First, it is important to understand that you will not be able to fallback on your trusty FTP client to move your files to your SourceForge website. If you are a Windows developer unnaccustomed to the *nix-y ways of doing things (*nix == unix, linux, anyothernix...), it’s time to get the hands a bit dirty. But don’t you worry, I’ll present the most Windowsy manner to get *nixy tasks done.

To access files on SourceForge, you are going to have connect to their shell services via an SSH session. SSH is a protocol which is analogous to, but different from FTP. Some applications adopt this protocol to provide secure communication between servers, such as SFTP (secure FTP) and SCP (secure copy). Applications which are not built on SSH can still use these services by communicating through an SSH tunnel.

WinSCP To Securely Transfer Files

The quick and easy way to do this for those of us who don’t work with *nix every day is to download and install WinSCP. WinSCP is both a SFTP (SSH File Transfer Protocol) and SCP (Secure Copy Protocol) client.

SourceForge Project Shell Info

Before you start with WinSCP, you’ll need some information about your SourceForge project handy. Remember, as with all things *nix, everything is case sensitive.

  • Hostname: shell.sourceforge.net (or shell.sf.net)
  • Username: as used to login to the SourceForge.net web site.
  • Password: Password authentication is not supported. You must configure a SSH key pair for authentication.
  • Project Group Directory: /home/groups/P/PR/PROJECTNAME
  • Project Web Directory (root): /home/groups/P/PR/PROJECTNAME/htdocs
  • Project Web CGI Script Directory: /home/groups/P/PR/PROJECTNAME/cgi-bin

For example, these values for me on Subtext are...

  • Hostname: shell.sourceforge.net (or shell.sf.net)
  • Username: haacked
  • Password: leave blank
  • Project Group Directory: /home/groups/s/su/subtext
  • Project Web Directory (root): /home/groups/s/su/subtext/htdocs
  • Project Web CGI Script Directory: /home/groups/s/su/subtext/cgi-bin

Using WinSCP

When WinSCP first starts, you will see a dialog box that requests various host information. Enter the following details in to the provided dialog box:

  • Host name: shell.sourceforge.net (or cf-shell.sourceforge.net)
  • Port number: 22
  • User name: YOUR_USERNAME
  • Password: leave this field blank
  • Private key file: Click on the "..." button to browse for the PuTTY private key you created previously following the instructions here. Load the desired key.
  • Protocol: SFTP (allow SCP fallback)

Below is a screenshot of this dialog and how I entered the fields.

Click Save and choose the default for the session name which should matche the hostname you entered previously (USERNAME@shell.sourceforge.net or USERNAME@cf-shell.sourceforge.net).

To start the session, click the Login button. The first time you do this for a session, you will get a dialog asking to compare the SSH host key fingerprint. This is to make sure you are connecting to the site you think you are connecting to.

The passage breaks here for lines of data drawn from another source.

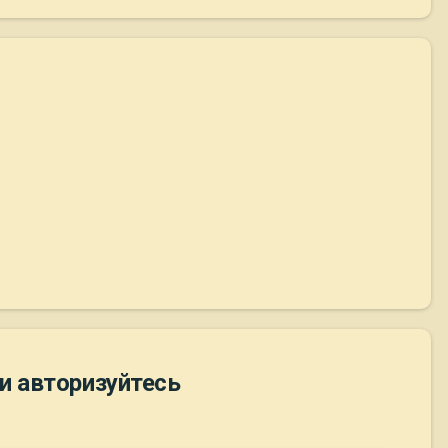
и авторизуйтесь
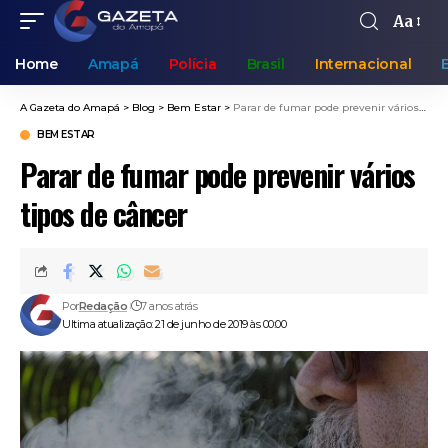
Aa
Home
Amapá
Polícia
Brasil
Internacional
A Gazeta do Amapá
>
Blog
>
Bem Estar
>
Parar de fumar pode prevenir vários tipos de câncer
BEM ESTAR
Parar de fumar pode prevenir vários
tipos de câncer
Por
Redação
7 anos atrás
Ultima atualização: 21 de junho de 2019 às 00:00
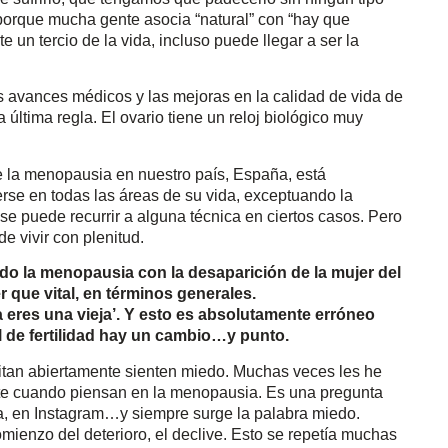
 porque mucha gente asocia “natural” con “hay que
un tercio de la vida, incluso puede llegar a ser la
s avances médicos y las mejoras en la calidad de vida de
ltima regla. El ovario tiene un reloj biológico muy
e la menopausia en nuestro país, España, está
se en todas las áreas de su vida, exceptuando la
se puede recurrir a alguna técnica en ciertos casos. Pero
e vivir con plenitud.
nado la menopausia con la desaparición de la mujer del
 que vital, en términos generales.
res una vieja’. Y esto es absolutamente erróneo
l de fertilidad hay un cambio…y punto.
tan abiertamente sienten miedo. Muchas veces les he
nte cuando piensan en la menopausia. Es una pregunta
a, en Instagram…y siempre surge la palabra miedo.
comienzo del deterioro, el declive. Esto se repetía muchas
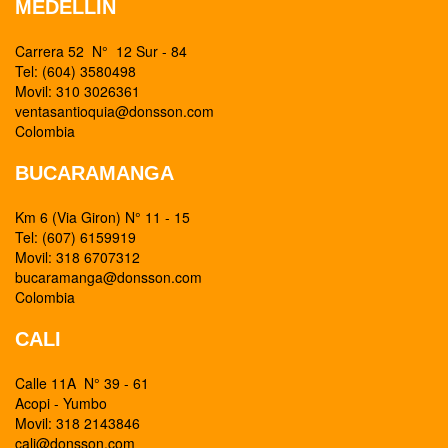
MEDELLIN
Carrera 52 N° 12 Sur - 84
Tel: (604) 3580498
Movil: 310 3026361
ventasantioquia@donsson.com
Colombia
BUCARAMANGA
Km 6 (Via Giron) N° 11 - 15
Tel: (607) 6159919
Movil: 318 6707312
bucaramanga@donsson.com
Colombia
CALI
Calle 11A N° 39 - 61
Acopi - Yumbo
Movil: 318 2143846
cali@donsson.com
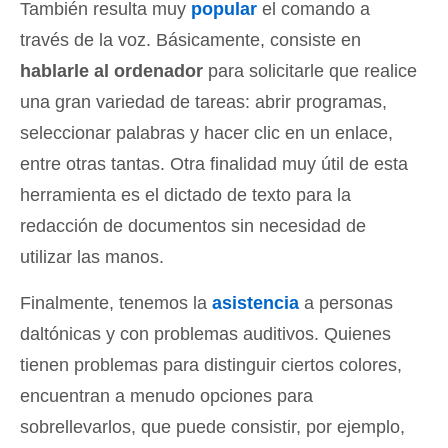
También resulta muy
popular
el comando a
través de la voz. Básicamente, consiste en
hablarle al ordenador
para solicitarle que realice
una gran variedad de tareas: abrir programas,
seleccionar palabras y hacer clic en un enlace,
entre otras tantas. Otra finalidad muy útil de esta
herramienta es el dictado de texto para la
redacción de documentos sin necesidad de
utilizar las manos.
Finalmente, tenemos la
asistencia
a personas
daltónicas y con problemas auditivos. Quienes
tienen problemas para distinguir ciertos colores,
encuentran a menudo opciones para
sobrellevarlos, que puede consistir, por ejemplo,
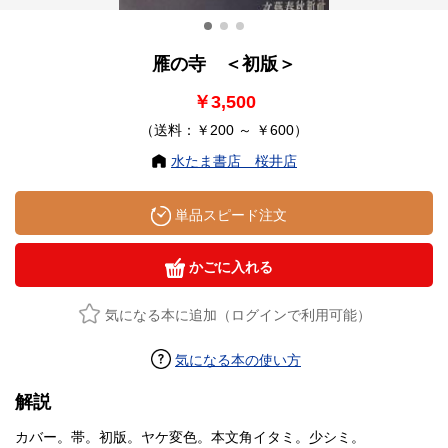
雁の寺 ＜初版＞
￥3,500
（送料：￥200 ～ ￥600）
水たま書店 桜井店
単品スピード注文
かごに入れる
気になる本に追加（ログインで利用可能）
気になる本の使い方
解説
カバー。帯。初版。ヤケ変色。本文角イタミ。少シミ。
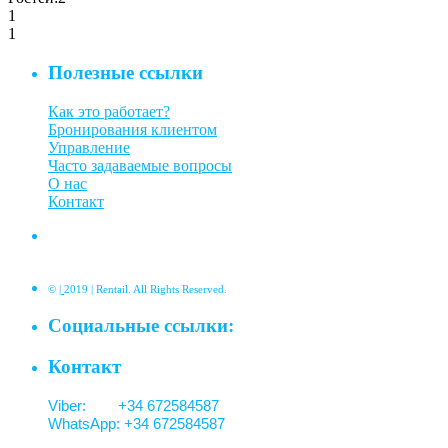
1
1
Полезные ссылки
Как это работает?
Бронирования клиентом
Управление
Часто задаваемые вопросы
О нас
Контакт
©
|
2019 | Rentail. All Rights Reserved.
Социальные ссылки:
Контакт
Viber: +34 672584587
WhatsApp: +34 672584587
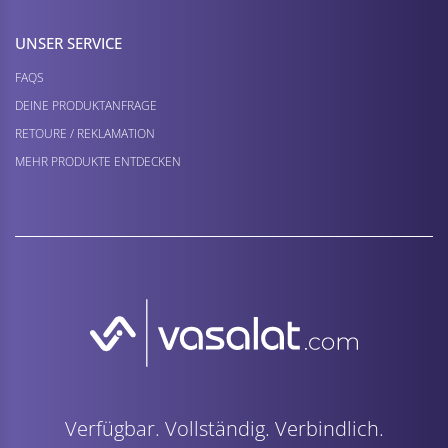
UNSER SERVICE
FAQS
DEINE PRODUKTANFRAGE
RETOURE / REKLAMATION
MEHR PRODUKTE ENTDECKEN
Verfügbar. Vollständig. Verbindlich.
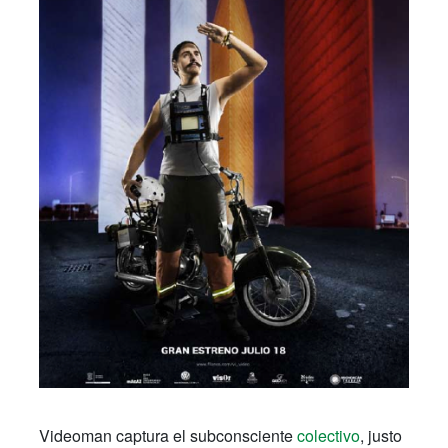
Videoman captura el subconsciente
colectivo
, justo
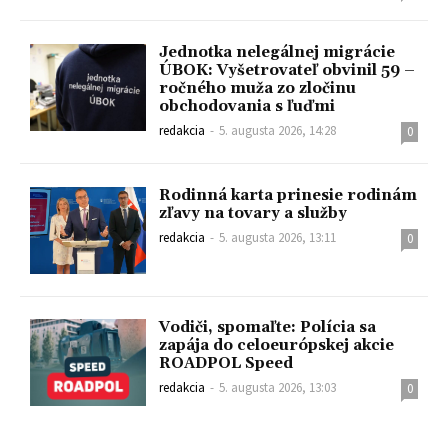
Jednotka nelegálnej migrácie
ÚBOK: Vyšetrovateľ obvinil 59 –
ročného muža zo zločinu
obchodovania s ľuďmi
redakcia
-
5. augusta 2026, 14:28
0
Rodinná karta prinesie rodinám
zľavy na tovary a služby
redakcia
-
5. augusta 2026, 13:11
0
Vodiči, spomaľte: Polícia sa
zapája do celoeurópskej akcie
ROADPOL Speed
redakcia
-
5. augusta 2026, 13:03
0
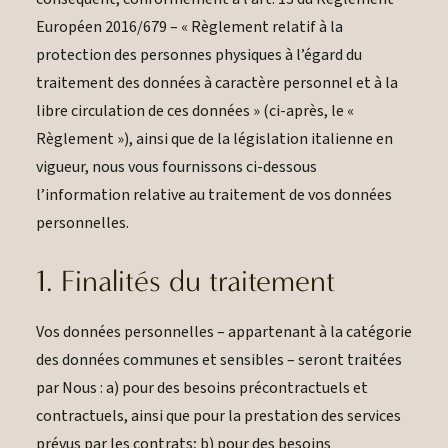
Européen 2016/679 – « Règlement relatif à la
protection des personnes physiques à l’égard du
traitement des données à caractère personnel et à la
libre circulation de ces données » (ci-après, le «
Règlement »), ainsi que de la législation italienne en
vigueur, nous vous fournissons ci-dessous
l’information relative au traitement de vos données
personnelles.
1. Finalités du traitement
Vos données personnelles – appartenant à la catégorie
des données communes et sensibles – seront traitées
par Nous : a) pour des besoins précontractuels et
contractuels, ainsi que pour la prestation des services
prévus par les contrats; b) pour des besoins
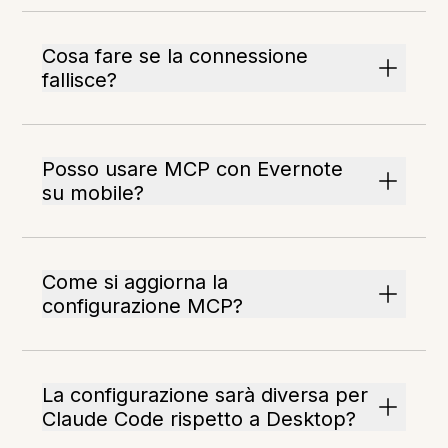
Cosa fare se la connessione
fallisce?
Posso usare MCP con Evernote
su mobile?
Come si aggiorna la
configurazione MCP?
La configurazione sarà diversa per
Claude Code rispetto a Desktop?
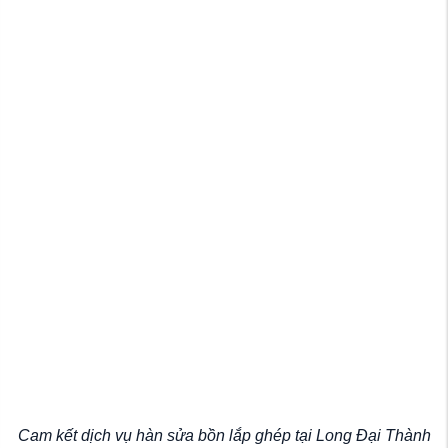
Cam kết dịch vụ hàn sửa bồn lắp ghép tại Long Đại Thành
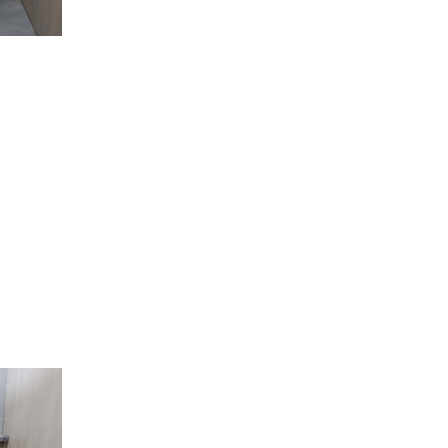
【114-2 性別教育研究系列講
座】性別的影像教育．影像的
性別教育
【系列講座】114-2 性平教育
攜手同行-職前教師18小時性別
平等教育課程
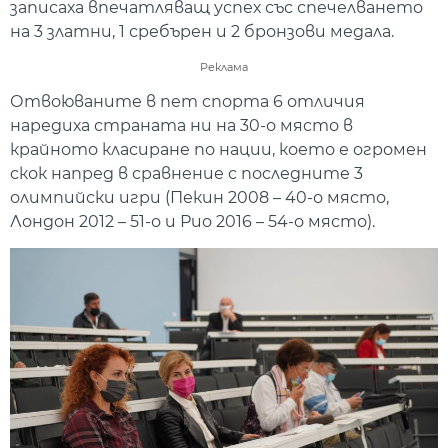
записаха впечатляващ успех със спечелването
на 3 златни, 1 сребърен и 2 бронзови медала.
Реклама
Отвоюваните в пет спорта 6 отличия
наредиха страната ни на 30-о място в
крайното класиране по нации, което е огромен
скок напред в сравнение с последните 3
олимпийски игри (Пекин 2008 – 40-о място,
Лондон 2012 – 51-о и Рио 2016 – 54-о място).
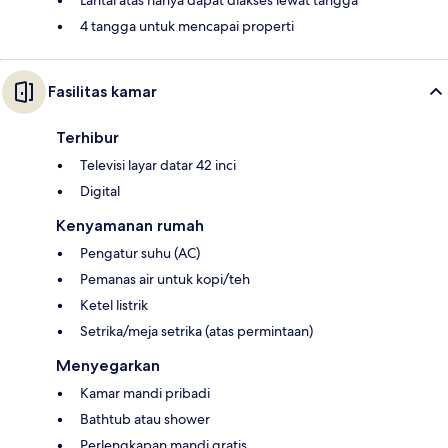
Lantai atas hanya dapat diakses lewat tangga
4 tangga untuk mencapai properti
Fasilitas kamar
Terhibur
Televisi layar datar 42 inci
Digital
Kenyamanan rumah
Pengatur suhu (AC)
Pemanas air untuk kopi/teh
Ketel listrik
Setrika/meja setrika (atas permintaan)
Menyegarkan
Kamar mandi pribadi
Bathtub atau shower
Perlengkapan mandi gratis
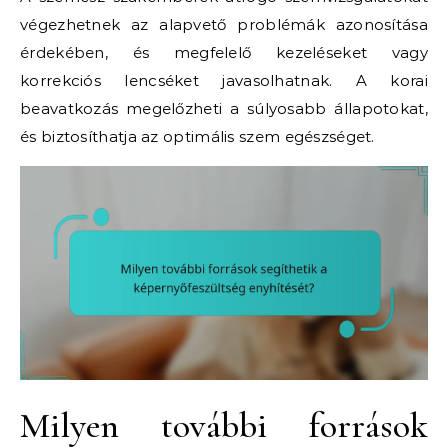
végezhetnek az alapvető problémák azonosítása
érdekében, és megfelelő kezeléseket vagy
korrekciós lencséket javasolhatnak. A korai
beavatkozás megelőzheti a súlyosabb állapotokat,
és biztosíthatja az optimális szem egészséget.
Milyen további források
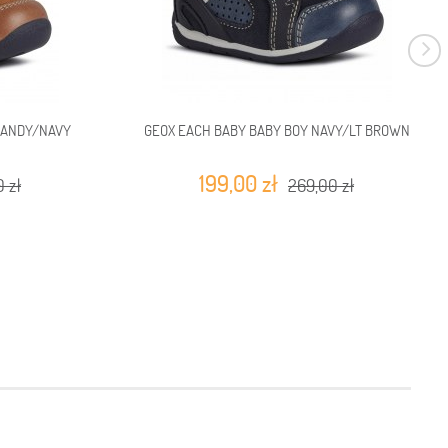
RANDY/NAVY
GEOX EACH BABY BABY BOY NAVY/LT BROWN
199,00 zł
 zł
269,00 zł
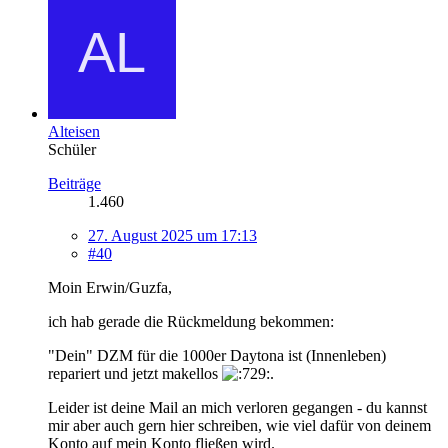
Alteisen
Schüler
Beiträge
1.460
27. August 2025 um 17:13
#40
Moin Erwin/Guzfa,
ich hab gerade die Rückmeldung bekommen:
"Dein" DZM für die 1000er Daytona ist (Innenleben)
repariert und jetzt makellos
.
Leider ist deine Mail an mich verloren gegangen - du kannst
mir aber auch gern hier schreiben, wie viel dafür von deinem
Konto auf mein Konto fließen wird.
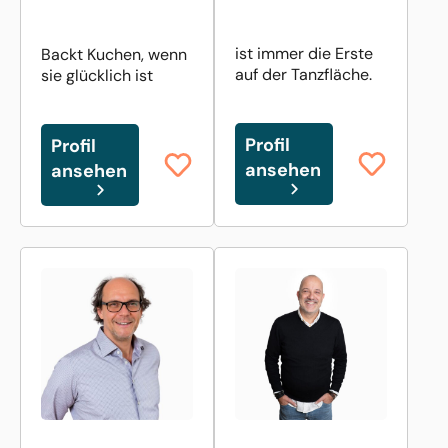
ist immer die Erste
Backt Kuchen, wenn
auf der Tanzfläche.
sie glücklich ist
Profil
Profil
ansehen
ansehen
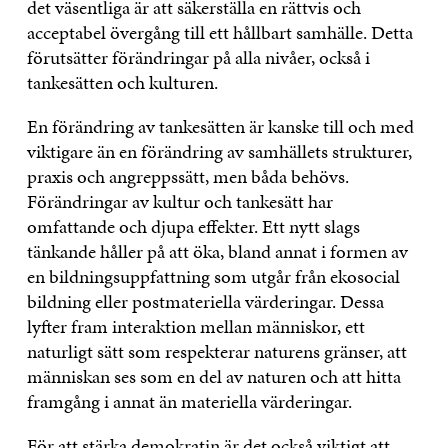
det väsentliga är att säkerställa en rättvis och
acceptabel övergång till ett hållbart samhälle. Detta
förutsätter förändringar på alla nivåer, också i
tankesätten och kulturen.
En förändring av tankesätten är kanske till och med
viktigare än en förändring av samhällets strukturer,
praxis och angreppssätt, men båda behövs.
Förändringar av kultur och tankesätt har
omfattande och djupa effekter. Ett nytt slags
tänkande håller på att öka, bland annat i formen av
en bildningsuppfattning som utgår från ekosocial
bildning eller postmateriella värderingar. Dessa
lyfter fram interaktion mellan människor, ett
naturligt sätt som respekterar naturens gränser, att
människan ses som en del av naturen och att hitta
framgång i annat än materiella värderingar.
För att stärka demokratin är det också viktigt att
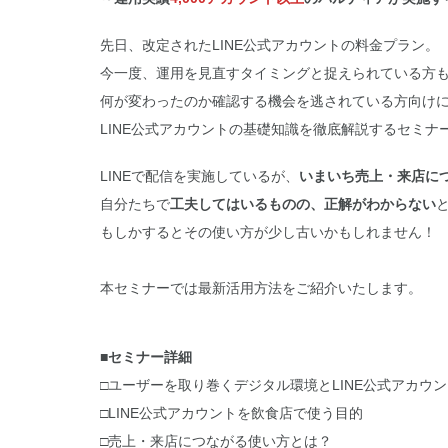
先日、改定されたLINE公式アカウントの料金プラン。
今一度、運用を見直すタイミングと捉えられている方
何が変わったのか確認する機会を逃されている方向け
LINE公式アカウントの基礎知識を徹底解説するセミナ
LINEで配信を実施しているが、
いまいち売上・来店に
自分たちで
工夫してはいるものの、正解がわからない
もしかするとその使い方が少し古いかもしれません！
本セミナーでは最新活用方法をご紹介いたします。
■セミナー詳細
□ユーザーを取り巻くデジタル環境とLINE公式アカウ
□LINE公式アカウントを飲食店で使う目的
□売上・来店につながる使い方とは？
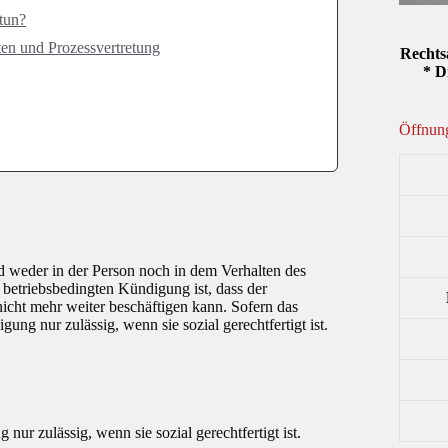
tun?
ten und Prozessvertretung
Rechts
* D
Öffnung
 weder in der Person noch in dem Verhalten des
r betriebsbedingten Kündigung ist, dass der
icht mehr weiter beschäftigen kann. Sofern das
ung nur zulässig, wenn sie sozial gerechtfertigt ist.
ur zulässig, wenn sie sozial gerechtfertigt ist.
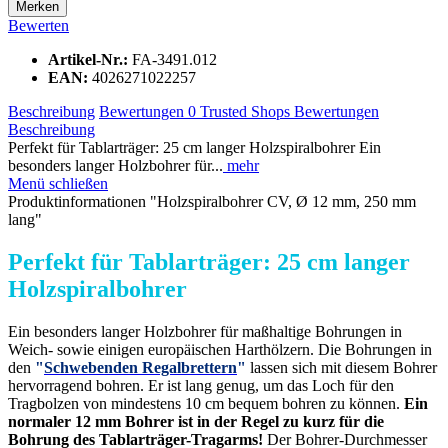
Merken
Bewerten
Artikel-Nr.:
FA-3491.012
EAN:
4026271022257
Beschreibung
Bewertungen
0
Trusted Shops Bewertungen
Beschreibung
Perfekt für Tablarträger: 25 cm langer Holzspiralbohrer Ein
besonders langer Holzbohrer für...
mehr
Menü schließen
Produktinformationen "Holzspiralbohrer CV, Ø 12 mm, 250 mm
lang"
Perfekt für Tablarträger: 25 cm langer
Holzspiralbohrer
Ein besonders langer Holzbohrer für maßhaltige Bohrungen in
Weich- sowie einigen europäischen Harthölzern. Die Bohrungen in
den
"
Schwebenden Regalbrettern
"
lassen sich mit diesem Bohrer
hervorragend bohren. Er ist lang genug, um das Loch für den
Tragbolzen von mindestens 10 cm bequem bohren zu können.
Ein
normaler 12 mm Bohrer ist in der Regel zu kurz für die
Bohrung des Tablarträger-Tragarms!
Der Bohrer-Durchmesser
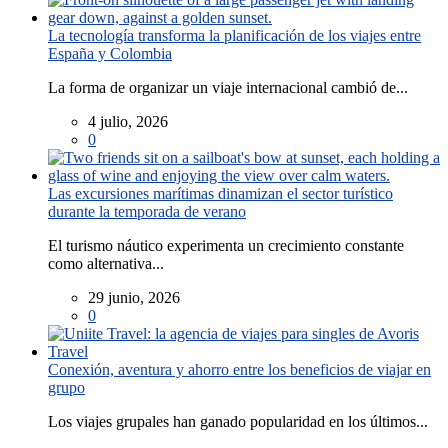
La tecnología transforma la planificación de los viajes entre
España y Colombia
La forma de organizar un viaje internacional cambió de...
4 julio, 2026
0
Las excursiones marítimas dinamizan el sector turístico
durante la temporada de verano
El turismo náutico experimenta un crecimiento constante
como alternativa...
29 junio, 2026
0
Conexión, aventura y ahorro entre los beneficios de viajar en
grupo
Los viajes grupales han ganado popularidad en los últimos...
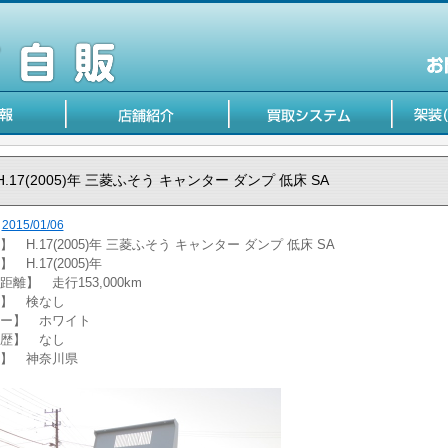
H.17(2005)年 三菱ふそう キャンター ダンプ 低床 SA
2015/01/06
 H.17(2005)年 三菱ふそう キャンター ダンプ 低床 SA
 H.17(2005)年
距離】 走行153,000km
】 検なし
ー】 ホワイト
歴】 なし
】 神奈川県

If you followed the instructions as I described, you should see the following key:

4c:68:03:d4:5c:58:a6:1d:9d:17:13:24:14:48:ba:99

If yours differs, compare it against the list of keys here. If it does not match, please contact SourceForge.net staff by submitting a Support Request.

Once you are logged in, you can browse your project directories. Browse to your project root and if you choose the Explorer view as I did, it should look like the screenshot below.

WinSCP ScreenShot

Place your web files within the hcp directory. Unfortunately at the time of this writing, SourceForge won’t run .NET code, but it does support cgi as well as PHP and MySQL.